Welcome to the Poetry of Recovery Blog
This blog presents poems of recovery in a number of topics: Grief, War, Exile, Bigotry, Illness, Injury, Divorce, Abuse, Addiction.
I first presented poems of recovery under those topics in an anthology that I edited After Shocks: The Poetry of Recovery for Life-Shattering Events (Sante Lucia Books 2008), which comprised 152 poems by 115 poets from 15 nations. Events that shatter our lives leave us inevitably with a choice: either you recover or you suffer unto death. I hope that poetry leads you, the reader, to the former.
I’ll post a new poem weekly, on Sunday evenings, a good day to ponder recovery, along with the poet's bio and a short interview with the poet or other discourse about the poem.
To order the anthology, visit After Shocks: The Poetry of Recovery for Life-Shattering Events
After Shocks: The Poetry of Recovery for Life-Shattering Events
This Week's Poem
by J.E. Pitts
You look like a victim of a shark attack, a friend said,
when I took my shirt off during a long tennis match.
It was deep summer, and
I was two months out from the knife.
It’s true that from my collarbone down, the
white lines and bumps are the trail of
agreements reached, waivers signed in
the transactions of the flesh.
A slice here, a slice there,
they cut down through the sack we call the skin—
clamps are applied, what needs to be done is done,
then the stitch machine sews things up in a snap.
Others are not so blatant—
the goofball emergencies, clumsy days and nights.
The long one on the back of my right leg
where I slid down a ladder as a boy.
The car accident, where I broke my ankle
and a steel screw binds the delicate shattered bones.
The bicycle wreck, where the
pedal’s serrated edge came down
and almost sliced an Achilles tendon.
The high school fight at the skating rink,
where a class ring dug across my eyebrow.
Such an autobiography.
All the scars will heal one day—
at least that’s what the doctors say.
J. E. “Jimmy” Pitts, a native of Corinth, Mississippi, was a writer and visual artist.
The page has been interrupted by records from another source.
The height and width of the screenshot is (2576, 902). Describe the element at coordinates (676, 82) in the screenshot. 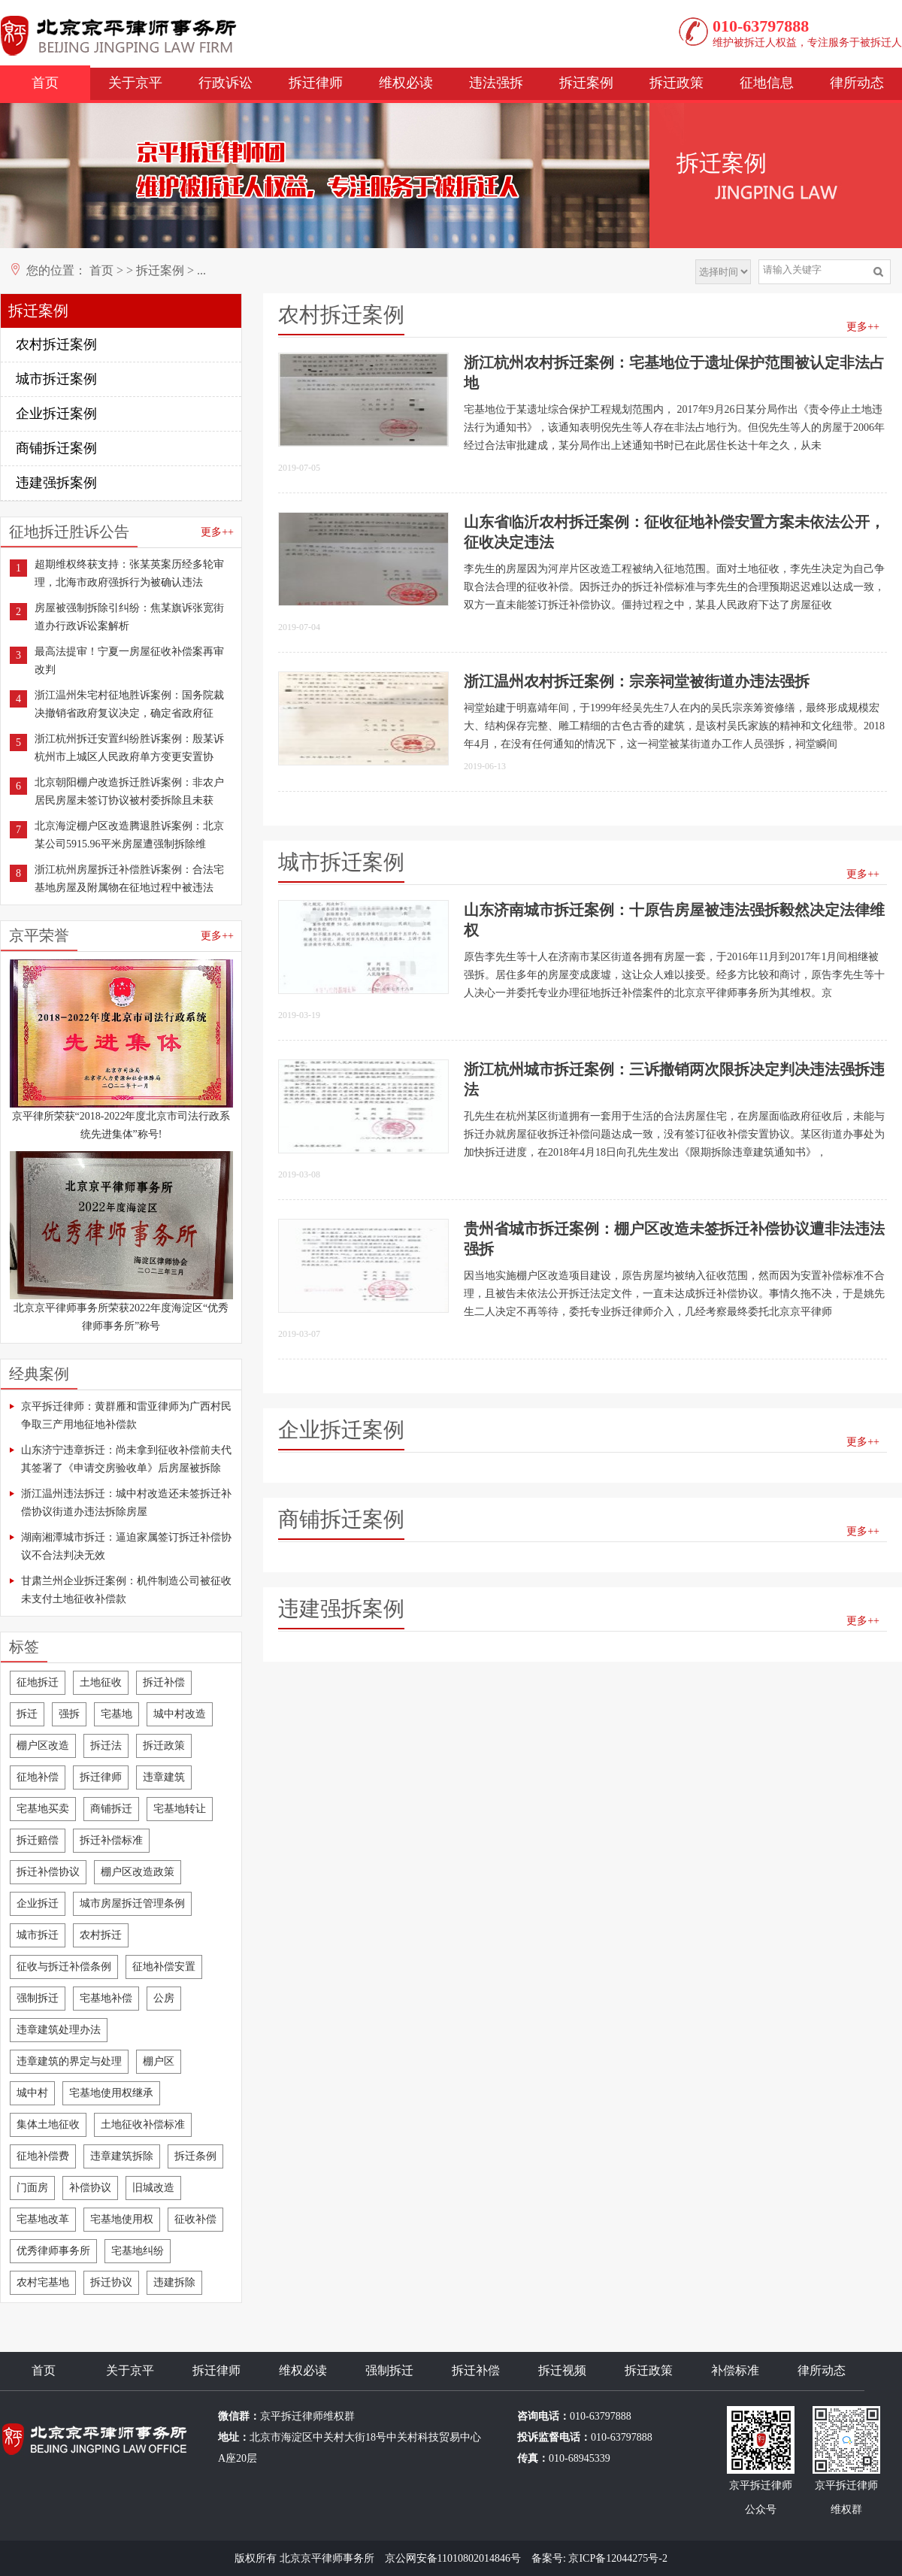 I see `拆迁政策` at that location.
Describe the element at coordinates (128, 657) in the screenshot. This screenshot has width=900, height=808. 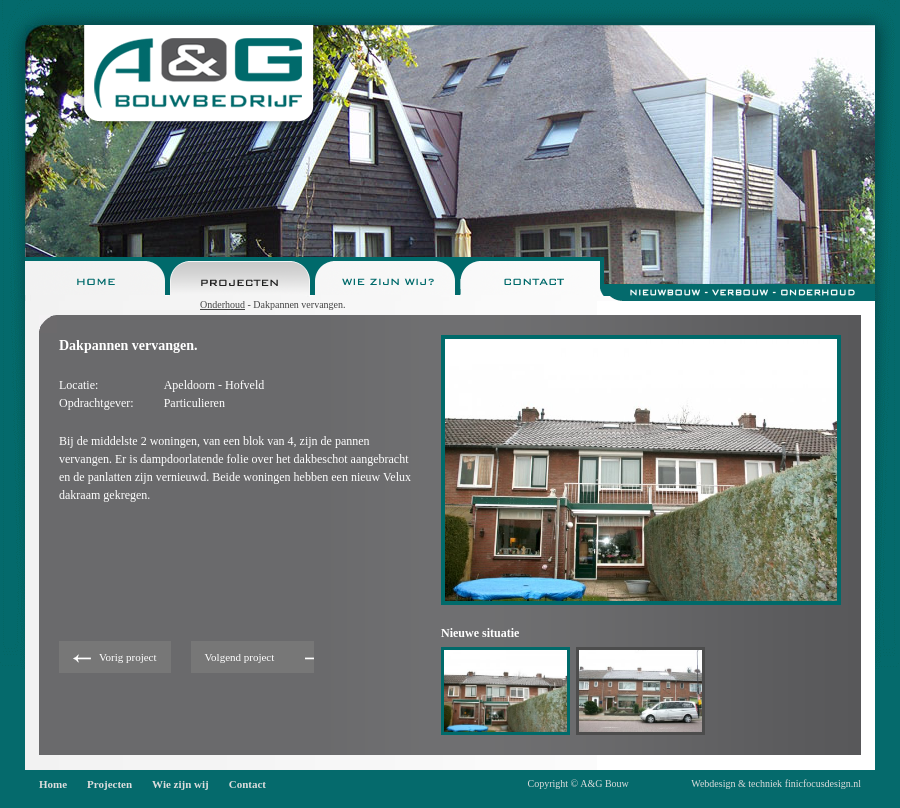 I see `Vorig project` at that location.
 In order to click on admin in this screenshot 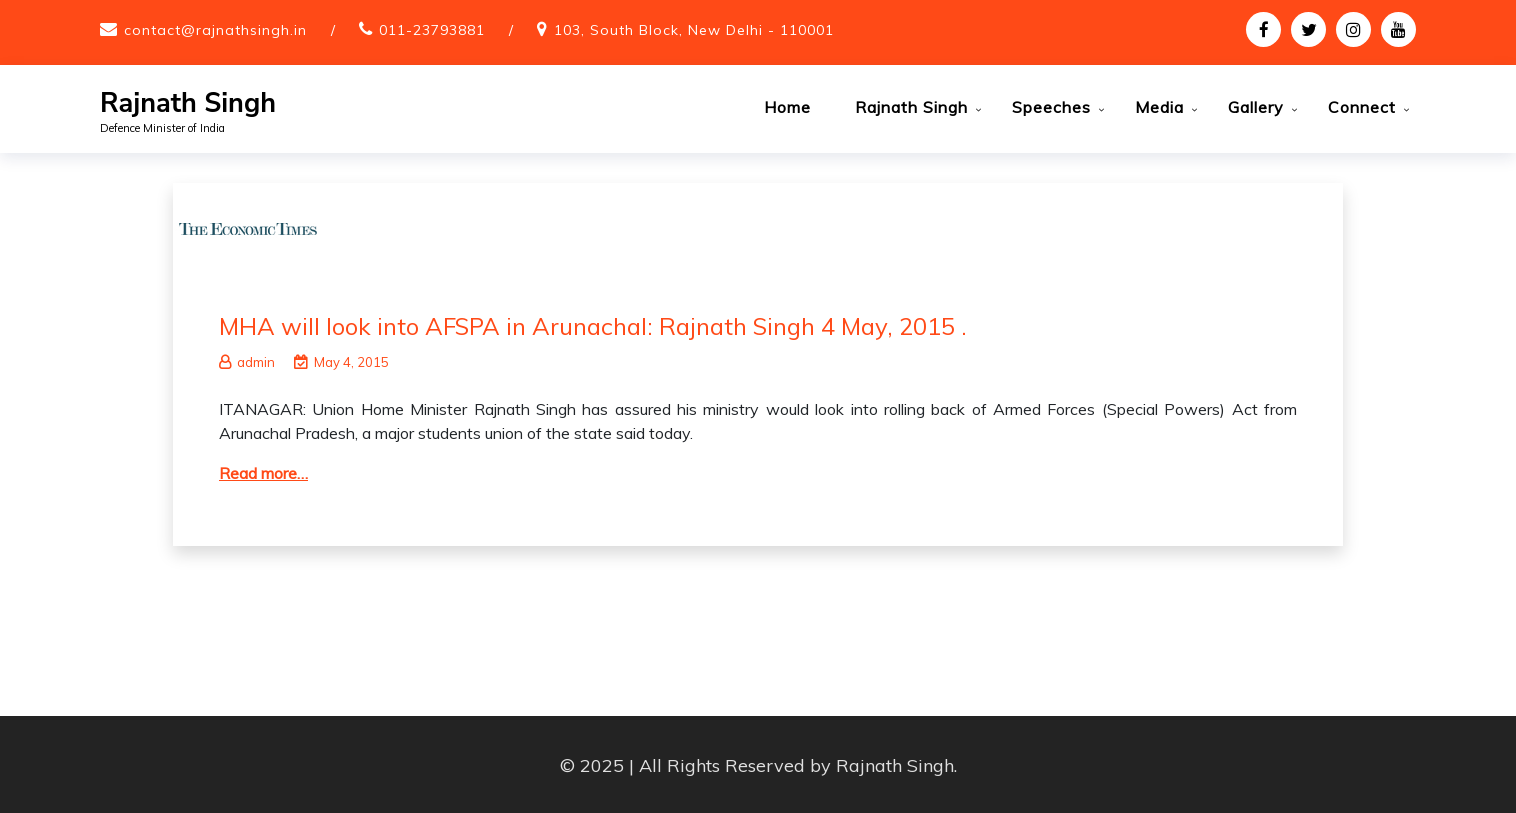 , I will do `click(247, 360)`.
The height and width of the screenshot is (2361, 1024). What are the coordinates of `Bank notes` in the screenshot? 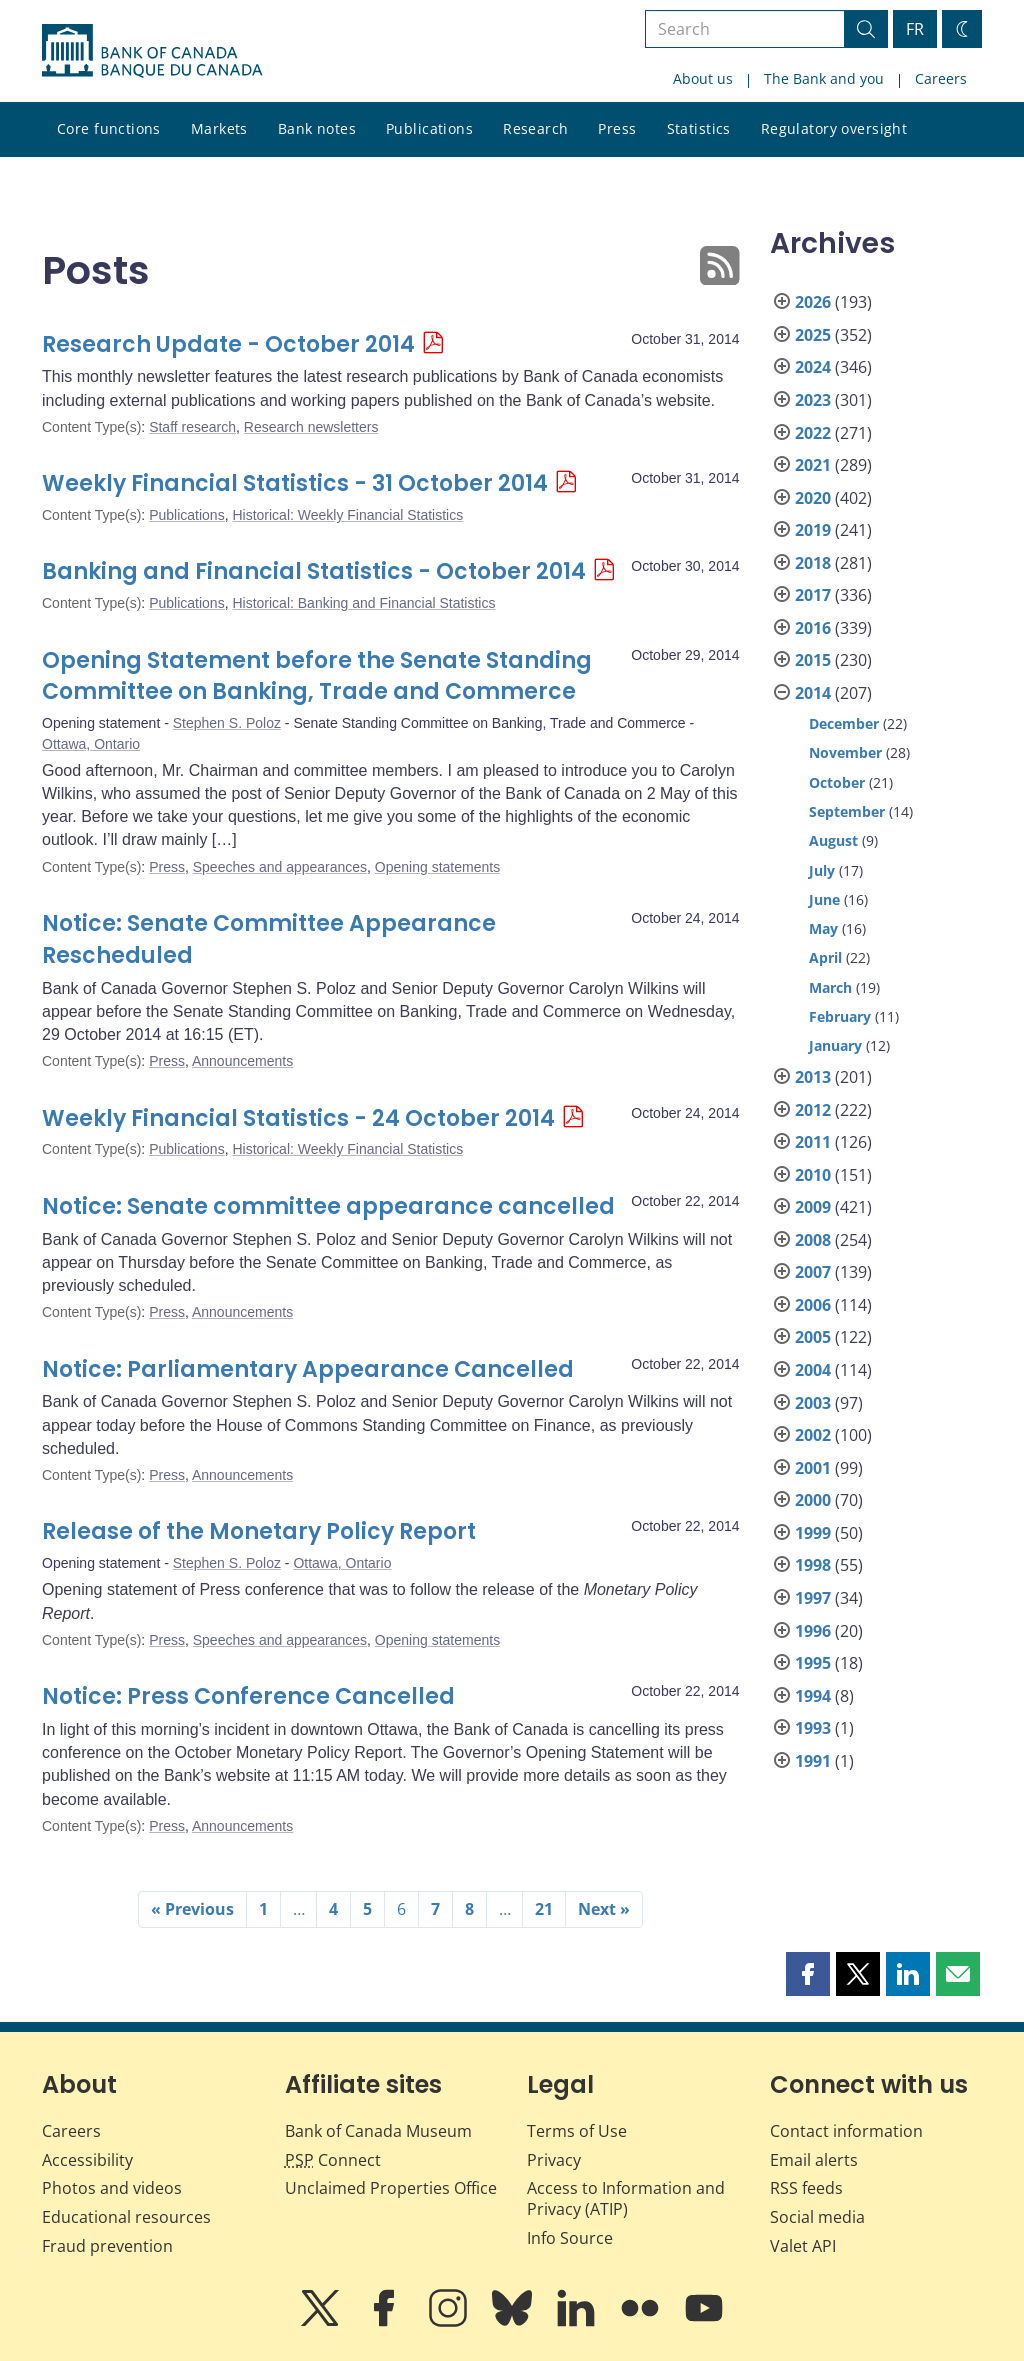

His poems, essays, and illustrations appeared in many magazines and literary journals, including Poetry, Southern Poetry Review, Bellevue Literary Review, and Arkansas Review, among others. A graduate of the University of Mississippi, he was the poetry editor of Oxford American, co-founded and co-edited the experimental literary journal VOX, and lived in Oxford, Mississippi. He was awarded a literary fellowship in poetry from the Mississippi Arts Commission in 2006. His first collection of poetry was The Weather of Dreams (David Robert Books 2007), from which his poem "Scar Inventory" was drawn for After Shocks: The Poetry of Recovery for Life-Shattering Events. His artwork, in oil and acrylic on canvas, wood panels, and non traditional surfaces is held in private collections, including musician Marty Stuart and the late film director Robert Altman. Jimmy died on August 19, 2010 at the age of 41. A tribute to Jimmy’s life and creativity may be found on-line in the September 3, 2010 issue of at Oxford-American , written by OA founder and editor Marc Smirnoff.
A Word from the Poet: “When Normal Returns”
In lieu of Jimmy’s own words about his poem, I’ll take the liberty of revealing my talk with Jimmy, by phone in 2007, about “Scar Inventory” while compiling the anthology After Shocks: The Poetry of Recovery for Life-Shattering Events. The poem opens with an image of a shark-bite scar that Jimmy displayed to a friend when he took off his shirt after a tennis match. The scar was from kidney transplant surgery, Jimmy told me, after one of his kidneys failed. The poem notes that he was “two months out from the knife.” So I asked him, “How could you play tennis two months after a kidney transplant?” He said that the scar was still a bit red and tender, thus the “shark attack” image, but his surgeon had assured him that everything was healing and that his side would not split open, spilling out the contents of his abdomen. Jimmy was an avid tennis player and for him, playing tennis signaled what he called “the part of recovery when normal returns—a new normal.” And that essence of Jimmy’s thoughts applies to recovery from all life-shattering events. At some point, you begin to feel some sort of normalcy returning to your life. It might not be the same “normal” as before your life-shattering event. Maybe it’s your “new normal,” as Jimmy said. He knew that he could never recover from the underlying disease of renal failure, but he recovered from a major event in his disease process.
Our discussion turned to Jimmy’s his new collection The Weather of Dreams (David Robert Books/WordTech Editions 2007), from which “Scar Inventory” was drawn.
The poem ends on a note that couples recovery with a tinge of cynicism borne of the poet’s own struggle within a system that had no cure for him:
All scars will heal one day—
at least that’s what the doctors say.